With her veto of House Bill 2291, Governor Kelly rejected a promising idea: creating a regulatory sandbox—a program designed to let entrepreneurs test new products, services, or business models free from outdated or misaligned regulations.
This bill was built to help the small guy—the startup founder trying to launch a new tech solution, the shop owner developing a unique service, or the innovator with a great idea but no legal team to navigate an outdated rulebook. Instead of welcoming that future, the governor doubled down on the status quo.
The sandbox idea, championed by Rep. Patrick Penn, Sen. Stephen Owens, and others, was simple and smart: allow new businesses a limited window to operate under modified rules while maintaining essential consumer protections. It would’ve been administered through the attorney general’s office with oversight from a multi-agency advisory committee. The program included plenty of safeguards, including the ability to deny applications that could harm consumers or the public.
This wasn’t some reckless deregulation scheme. It was about flexibility. About allowing Kansans with new ideas a chance to try without being shut down by red tape before they even get started.
As Elizabeth Patton, State Director of Americans for Prosperity-Kansas, put it:
“Instead of approving a good bill that would grow Kansas’ economy, we’re disappointed to see Gov. Kelly veto regulatory sandboxes—putting politics over Kansans.”
And let’s be clear—other states are doing this, and it’s working. According to Libertas Institute, Kansas would’ve become the fifth state to adopt a universal sandbox covering all industries. Utah, West Virginia, Missouri, and Kentucky already have sandbox programs that drive innovation, investment, and job creation. Nevada and New Hampshire had sandboxes in the financial technologies and insurance industries, respectively, but they have since sunsetted, which is why they are yellow in the map below.
Utah, for example, launched a legal sandbox in 2021 that’s already delivering new services and access to justice for underserved communities. Libertas reports that sandboxes across the country are helping entrepreneurs build faster, cheaper, and more consumer-friendly solutions—all while regulators learn in real time how to modernize outdated rules.

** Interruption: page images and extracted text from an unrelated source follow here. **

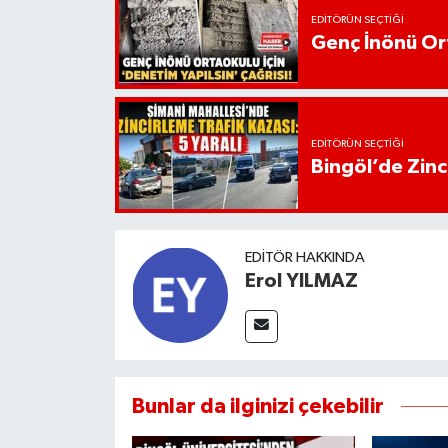
EDITÖRÜN SEÇTIĞI
Genç İnönü Ort
EDITÖRÜN SEÇTIĞI
Bingöl’de Zinci
EDITÖR HAKKINDA
Erol YILMAZ
Bunlar da ilginizi çekebilir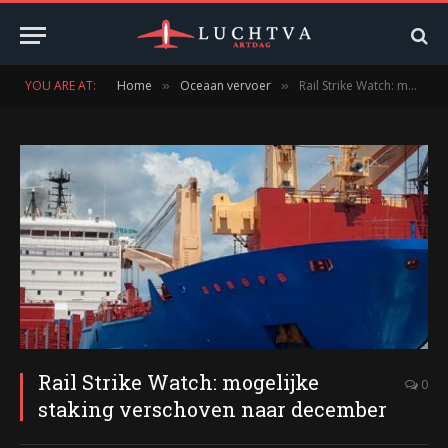
YOU ARE AT:
Home
Oceaan vervoer
Rail Strike Watch: mogelijke staking verschoven naar december
»
»
Rail Strike Watch: mogelijke
0
staking verschoven naar december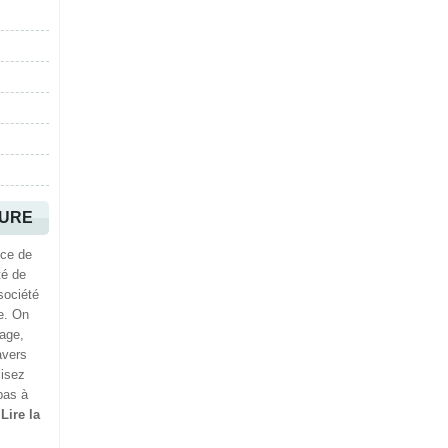
TURE
ice de
té de
société
e. On
hage,
avers
lisez
pas à
.
Lire la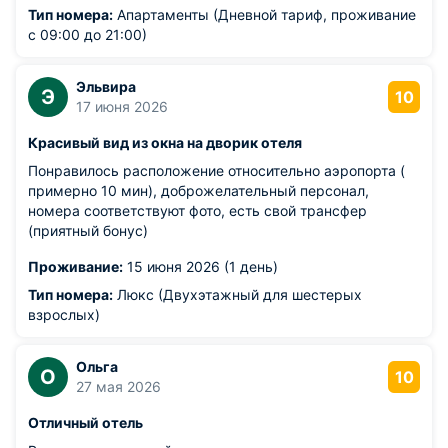
Тип номера:
Апартаменты (Дневной тариф, проживание
с 09:00 до 21:00)
Эльвира
Э
10
17 июня 2026
Красивый вид из окна на дворик отеля
Понравилось расположение относительно аэропорта (
примерно 10 мин), доброжелательный персонал,
номера соответствуют фото, есть свой трансфер
(приятный бонус)
Проживание:
15 июня 2026 (1 день)
Тип номера:
Люкс (Двухэтажный для шестерых
взрослых)
Ольга
О
10
27 мая 2026
Отличный отель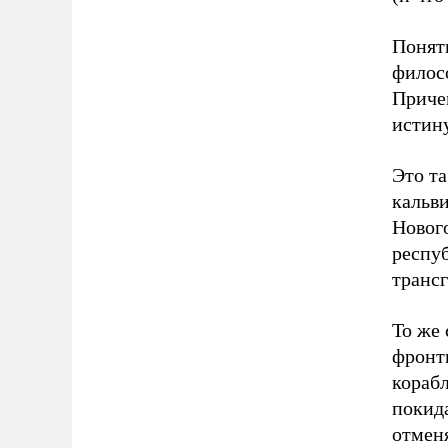
Понятн
филосо
Приче
истину
Это т
кальви
Нового
респуб
транс
То же 
фронт
кораб
покид
отменя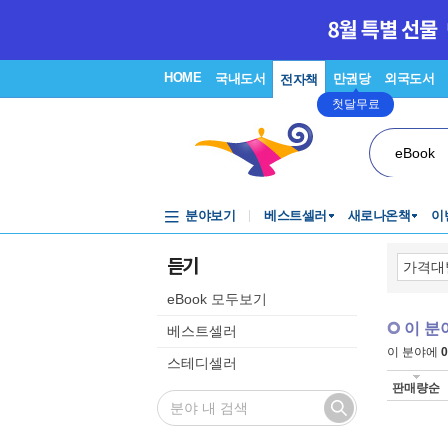
HOME
국내도서
만권당
외국도서
전자책
첫달무료
eBook
분야보기
베스트셀러
새로나온책
이
듣기
eBook 모두보기
이 분
베스트셀러
이 분야에
0
스테디셀러
판매량순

That’s the real promise: regulatory sandboxes help everyone by identifying and eliminating unnecessary barriers. Done right, they don’t just help one company—they lead to smarter regulation for all.
Governor Kelly’s stated concerns over committee structure and transparency ring hollow when compared to the opportunity cost for local innovators. The bill passed with overwhelming bipartisan support—31-9 in the Senate and 90-28 in the House. It’s not hard to see why: this was a commonsense policy designed to let Kansas catch up to innovation leaders in other states.

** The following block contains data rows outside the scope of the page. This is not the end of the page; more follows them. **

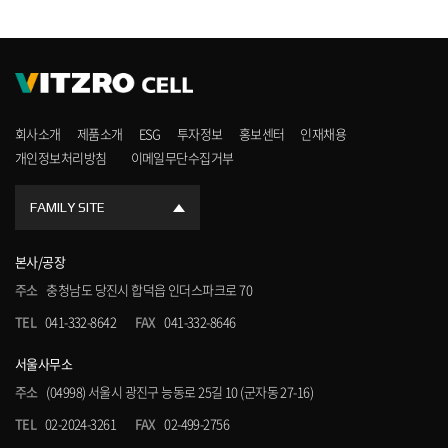
회사소개
제품소개
ESG
투자정보
홍보센터
인재채용
개인정보처리방침
이메일무단수집거부
FAMILY SITE
본사/공장
주소
충청남도 당진시 합덕읍 인더스파크로 70
TEL
041-332-8642
FAX
041-332-8646
서울사무소
주소
(04998) 서울시 광진구 능동로 25길 10 (군자동 27-16)
TEL
02-2024-3261
FAX
02-499-2756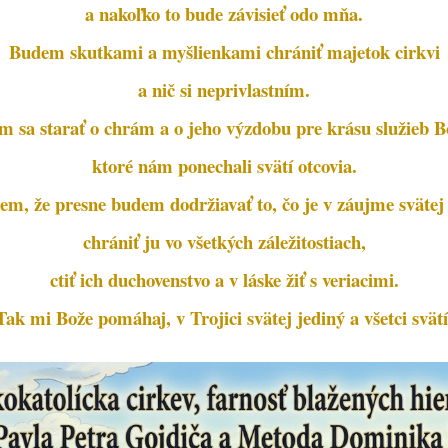
a nakoľko to bude závisieť odo mňa.
Budem skutkami a myšlienkami chrániť majetok cirkvi
a nič si neprivlastním.
 sa starať o chrám a o jeho výzdobu pre krásu služieb B
ktoré nám ponechali svätí otcovia.
em, že presne budem dodržiavať to, čo je v záujme svätej 
chrániť ju vo všetkých záležitostiach,
ctiť ich duchovenstvo a v láske žiť s veriacimi.
Tak mi Bože pomáhaj, v Trojici svätej jediný a všetci svätí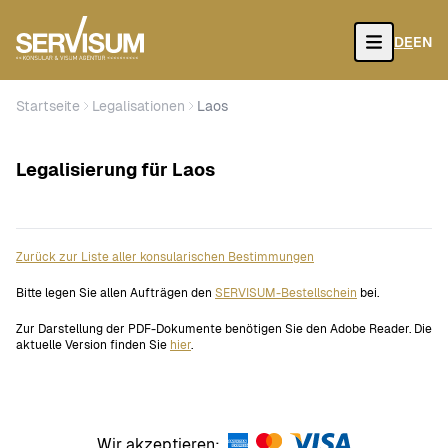
DE
EN
Open
Startseite
Legalisationen
Laos
Legalisierung für Laos
Zurück zur Liste aller konsularischen Bestimmungen
Bitte legen Sie allen Aufträgen den
SERVISUM-Bestellschein
bei.
Zur Darstellung der PDF-Dokumente benötigen Sie den Adobe Reader. Die
aktuelle Version finden Sie
hier
.
Wir akzeptieren: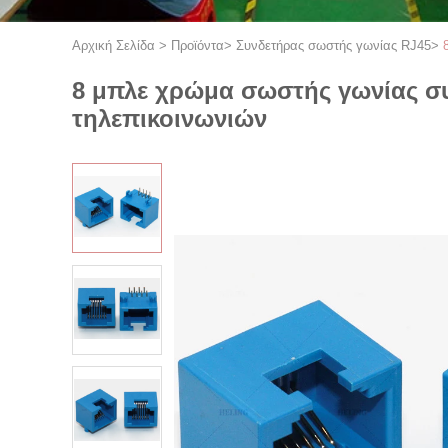
Αρχική Σελίδα
>
Προϊόντα
>
Συνδετήρας σωστής γωνίας RJ45
>
8 μπλε χρώμα σωστής γωνίας συ
τηλεπικοινωνιών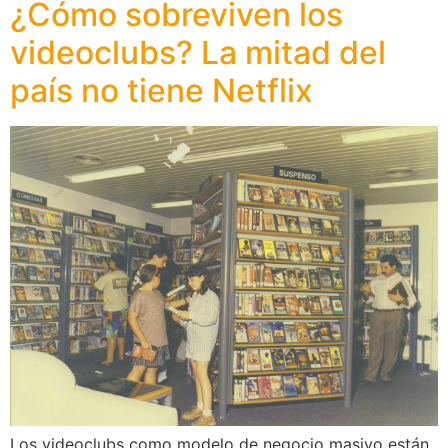
¿Cómo sobreviven los
videoclubs? La mitad del
país no tiene Netflix
Los videoclubs como modelo de negocio masivo están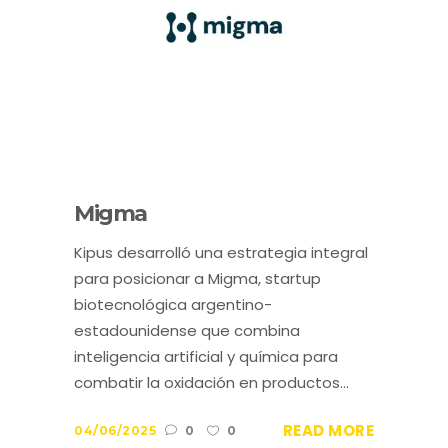
Migma
Kipus desarrolló una estrategia integral
para posicionar a Migma, startup
biotecnológica argentino-
estadounidense que combina
inteligencia artificial y química para
combatir la oxidación en productos...
READ MORE
04/06/2025
0
0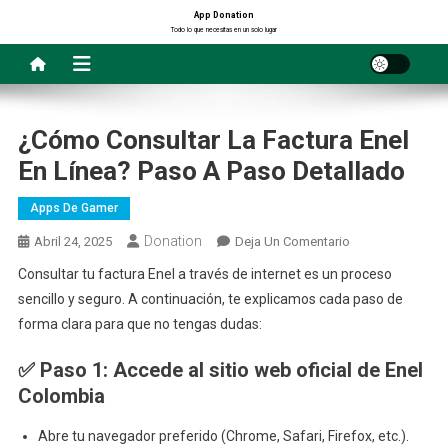
Saltar
App Donation
Todo lo que necesitas en un solo lugar
al
contenido
¿Cómo Consultar La Factura Enel
En Línea? Paso A Paso Detallado
Apps De Gamer
Donation
En
Abril 24, 2025
Deja Un Comentario
¿Cómo
Consultar tu factura Enel a través de internet es un proceso
Consultar
sencillo y seguro. A continuación, te explicamos cada paso de
La
forma clara para que no tengas dudas:
Factura
Enel
✅
Paso 1: Accede al sitio web oficial de Enel
En
Colombia
Línea?
Paso
Abre tu navegador preferido (Chrome, Safari, Firefox, etc.).
A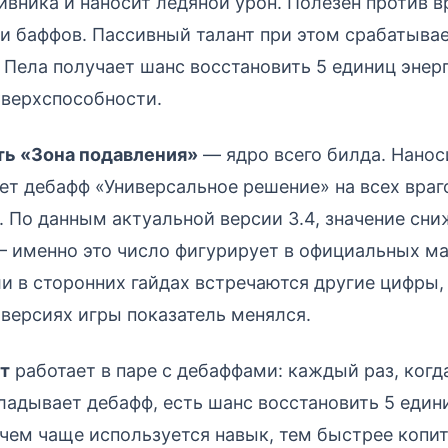
тивника и наносит ледяной урон. Полезен против в
и баффов. Пассивный талант при этом срабатыва
: Пела получает шанс восстановить 5 единиц энерг
Сверхспособности.
ь «Зона подавления»
— ядро всего билда. Нанос
ет дебафф «Универсальное решение» на всех враг
. По данным актуальной версии 3.4, значение сн
 именно это число фигурирует в официальных ма
ли в сторонних гайдах встречаются другие цифры,
х версиях игры показатель менялся.
т
работает в паре с дебаффами: каждый раз, когд
ладывает дебафф, есть шанс восстановить 5 едини
чем чаще используется навык, тем быстрее копитс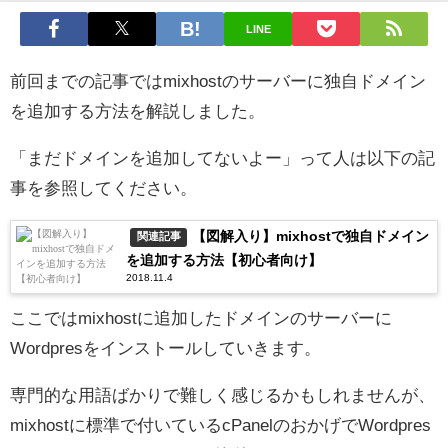
LINE
前回までの記事ではmixhostのサーバーに独自ドメイン
を追加する方法を解説しました。
「まだドメインを追加してないよー」って人は以下の記
事を参照してください。
【図解入り】mixhostで独自ドメイン
関連記事
を追加する方法【初心者向け】
2018.11.4
ここではmixhostに追加したドメインのサーバーに
Wordpresをインストールしていきます。
専門的な用語ばかりで難しく感じるかもしれませんが、
mixhostに標準で付いているcPanelのおかげでWordpres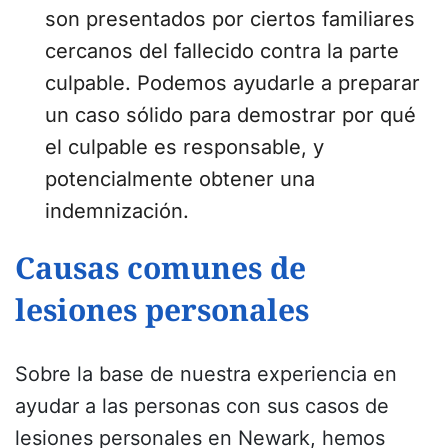
son presentados por ciertos familiares
cercanos del fallecido contra la parte
culpable. Podemos ayudarle a preparar
un caso sólido para demostrar por qué
el culpable es responsable, y
potencialmente obtener una
indemnización.
Causas comunes de
lesiones personales
Sobre la base de nuestra experiencia en
ayudar a las personas con sus casos de
lesiones personales en Newark, hemos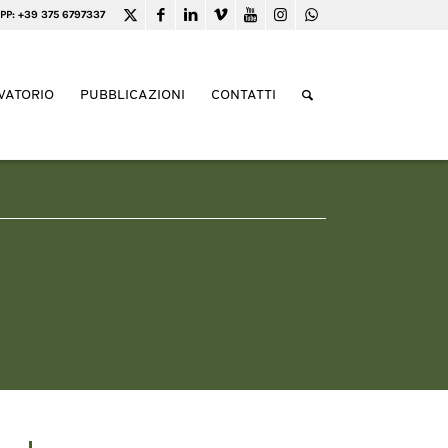
PP: +39 375 6797337
VATORIO
PUBBLICAZIONI
CONTATTI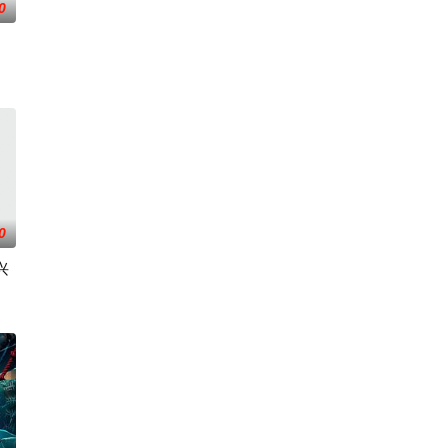
0
、无私
被认可的才华。他们来自不同的地方，却有一
陨灭，悍匪携枪遁入茫茫戈壁。刑警杨志刚凭现场足迹与痕迹精准锁凶，追凶途中
0
兴
城市寻找自己的一处立足之地。在这样一个充满快节奏、充满利益的城市，子风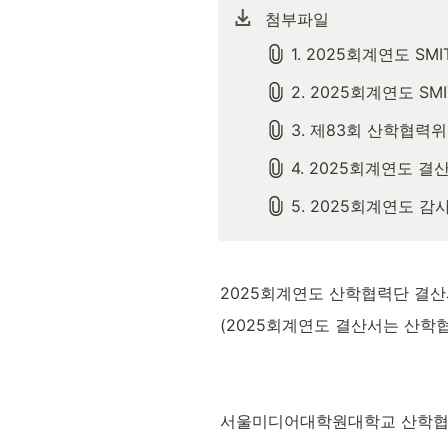
첨부파일
1. 2025회계연도 SM
2. 2025회계연도 S
3. 제83회 산학협력위원
4. 2025회계연도 결산
5. 2025회계연도 감
2025회계연도 산학협력단 결산
(2025회계연도 결산서는 산학
서울미디어대학원대학교 산학협력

Instead of saying “yes” to the next generation of Kansas entrepreneurs, the Governor slammed the door shut.
Imagine you’re a recent college grad in Wichita with a great idea for a healthcare tech startup—but Kansas’s licensing laws don’t account for your business model. Under the sandbox, you’d have had a shot to prove your concept, work with regulators, and build something real. Without it? You’re stuck, or worse—forced to move to another state where innovation is welcome.
Kansas doesn’t need more red tape. It needs more dynamism. More startups. More risk-takers willing to build here, hire here, and stay here. This veto isn’t just a policy misstep—it’s a signal that Kansas isn’t ready to compete with the states leading on innovation. That’s the wrong message to send to entrepreneurs.
The Legislature should override the veto and let Kansas finally become a place where innovation doesn’t just survive—but thrives.